Records to use |
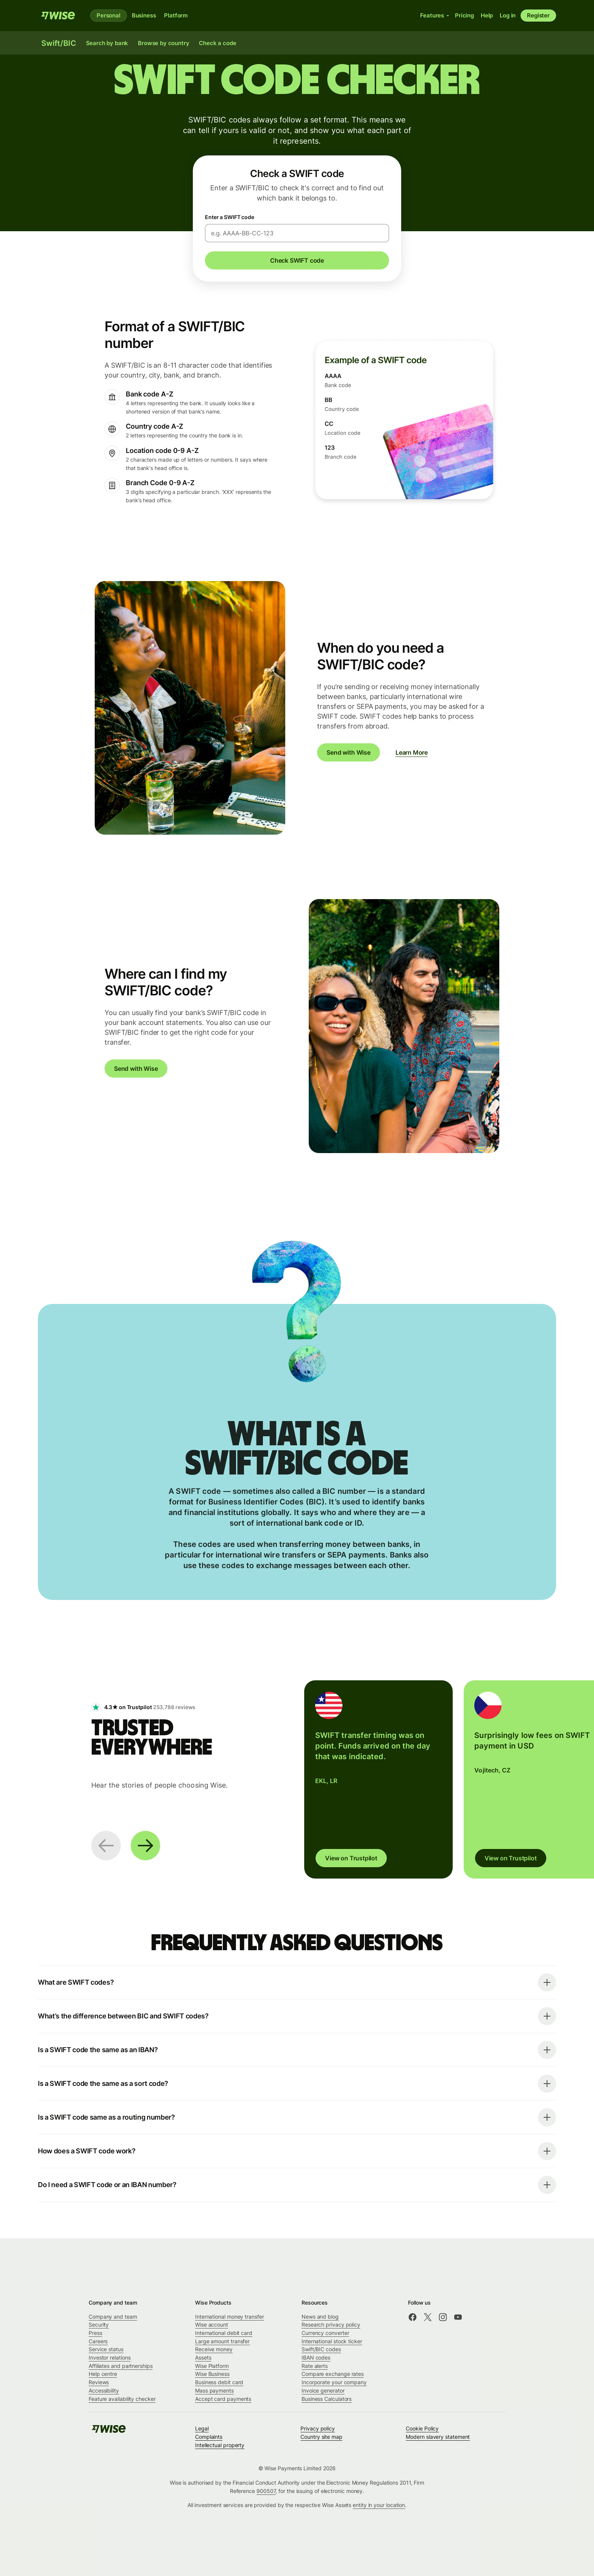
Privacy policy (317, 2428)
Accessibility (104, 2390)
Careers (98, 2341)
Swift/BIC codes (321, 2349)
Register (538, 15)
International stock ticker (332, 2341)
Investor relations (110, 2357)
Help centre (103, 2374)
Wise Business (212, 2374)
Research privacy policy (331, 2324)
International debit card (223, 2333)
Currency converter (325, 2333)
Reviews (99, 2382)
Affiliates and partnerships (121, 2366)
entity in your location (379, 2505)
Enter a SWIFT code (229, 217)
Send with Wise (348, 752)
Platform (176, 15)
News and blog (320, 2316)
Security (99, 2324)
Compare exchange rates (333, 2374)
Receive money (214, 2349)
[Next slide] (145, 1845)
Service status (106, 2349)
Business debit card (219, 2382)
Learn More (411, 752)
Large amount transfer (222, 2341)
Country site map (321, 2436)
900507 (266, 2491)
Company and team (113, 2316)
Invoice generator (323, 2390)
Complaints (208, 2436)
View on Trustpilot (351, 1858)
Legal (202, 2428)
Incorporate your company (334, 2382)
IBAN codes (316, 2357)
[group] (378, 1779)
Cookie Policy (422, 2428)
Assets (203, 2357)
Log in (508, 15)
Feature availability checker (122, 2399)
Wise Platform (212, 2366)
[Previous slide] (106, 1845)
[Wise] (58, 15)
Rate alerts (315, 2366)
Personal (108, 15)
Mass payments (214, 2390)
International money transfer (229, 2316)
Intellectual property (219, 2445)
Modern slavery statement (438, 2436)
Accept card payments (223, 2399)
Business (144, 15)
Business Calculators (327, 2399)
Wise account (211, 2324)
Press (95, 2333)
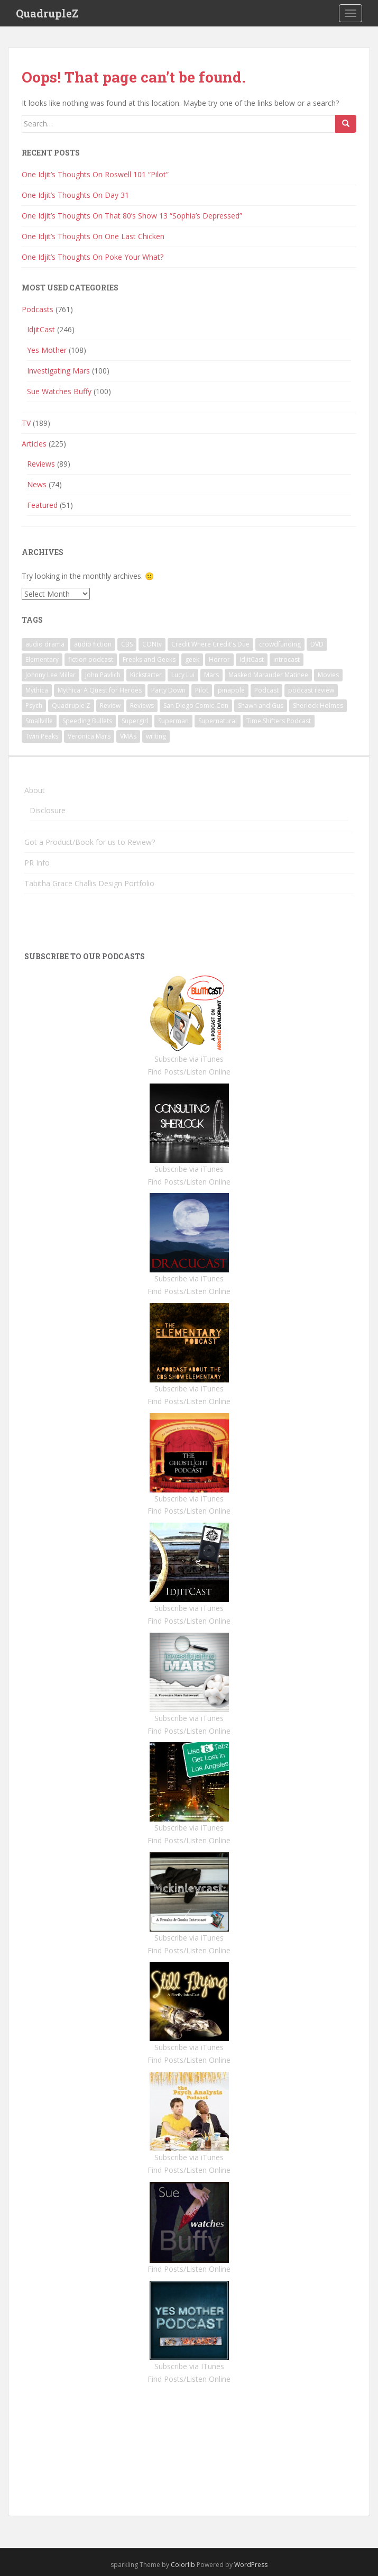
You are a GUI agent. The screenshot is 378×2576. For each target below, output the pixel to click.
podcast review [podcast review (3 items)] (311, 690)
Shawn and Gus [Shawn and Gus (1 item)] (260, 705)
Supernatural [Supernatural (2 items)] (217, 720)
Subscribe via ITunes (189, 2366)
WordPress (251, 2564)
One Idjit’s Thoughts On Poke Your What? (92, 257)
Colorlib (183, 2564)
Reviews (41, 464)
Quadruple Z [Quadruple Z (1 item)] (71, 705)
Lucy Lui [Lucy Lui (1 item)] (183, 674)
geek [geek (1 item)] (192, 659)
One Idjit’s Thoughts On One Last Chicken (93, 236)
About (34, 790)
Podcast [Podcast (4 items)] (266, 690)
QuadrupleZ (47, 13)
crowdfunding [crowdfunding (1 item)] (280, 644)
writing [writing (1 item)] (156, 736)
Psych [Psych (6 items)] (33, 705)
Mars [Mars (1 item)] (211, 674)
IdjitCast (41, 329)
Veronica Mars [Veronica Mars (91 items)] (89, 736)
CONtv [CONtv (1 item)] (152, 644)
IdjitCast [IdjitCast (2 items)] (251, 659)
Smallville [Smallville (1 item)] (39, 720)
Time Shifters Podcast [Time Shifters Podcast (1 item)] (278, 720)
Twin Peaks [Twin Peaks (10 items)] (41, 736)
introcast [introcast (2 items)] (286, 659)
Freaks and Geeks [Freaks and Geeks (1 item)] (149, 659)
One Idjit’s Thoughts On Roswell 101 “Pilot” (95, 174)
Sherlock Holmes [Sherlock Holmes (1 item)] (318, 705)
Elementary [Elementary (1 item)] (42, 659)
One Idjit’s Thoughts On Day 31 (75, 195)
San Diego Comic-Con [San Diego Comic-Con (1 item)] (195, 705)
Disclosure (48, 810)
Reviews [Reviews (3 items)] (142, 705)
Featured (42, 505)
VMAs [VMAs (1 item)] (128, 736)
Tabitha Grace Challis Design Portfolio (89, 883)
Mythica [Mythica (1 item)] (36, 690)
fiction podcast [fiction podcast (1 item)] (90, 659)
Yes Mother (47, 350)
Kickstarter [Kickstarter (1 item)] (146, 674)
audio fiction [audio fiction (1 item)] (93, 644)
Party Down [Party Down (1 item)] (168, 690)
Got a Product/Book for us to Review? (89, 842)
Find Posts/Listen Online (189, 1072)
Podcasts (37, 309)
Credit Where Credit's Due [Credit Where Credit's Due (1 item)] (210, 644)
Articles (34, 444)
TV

What to do | Repeat, word for word, the lines of the material above from the one holding "Platform (176, 15)" through the one holding "You are a GUI". Leave out pictures.

Task solution |
Platform (176, 15)
News and blog (320, 2316)
Security (99, 2324)
Compare exchange rates (333, 2374)
Receive money (214, 2349)
[Next slide] (145, 1845)
Service status (106, 2349)
Business debit card (219, 2382)
Learn More (411, 752)
Large amount transfer (222, 2341)
Country site map (321, 2436)
900507 (266, 2491)
Company and team (113, 2316)
Invoice generator (323, 2390)
Complaints (208, 2436)
View on Trustpilot (351, 1858)
Legal (202, 2428)
Incorporate your company (334, 2382)
IBAN codes (316, 2357)
[group] (378, 1779)
Cookie Policy (422, 2428)
Assets (203, 2357)
Log in (508, 15)
Feature availability checker (122, 2399)
Wise Platform (212, 2366)
[Previous slide] (106, 1845)
[Wise] (58, 15)
Rate alerts (315, 2366)
Personal (108, 15)
Mass payments (214, 2390)
International money transfer (229, 2316)
Intellectual property (219, 2445)
Modern slavery statement (438, 2436)
Accept card payments (223, 2399)
Business (144, 15)
Business Calculators (327, 2399)
Wise account (211, 2324)
Press (95, 2333)
You are a GUI agent. The screenshot is 378×2576. For each target below, output the pixel to click.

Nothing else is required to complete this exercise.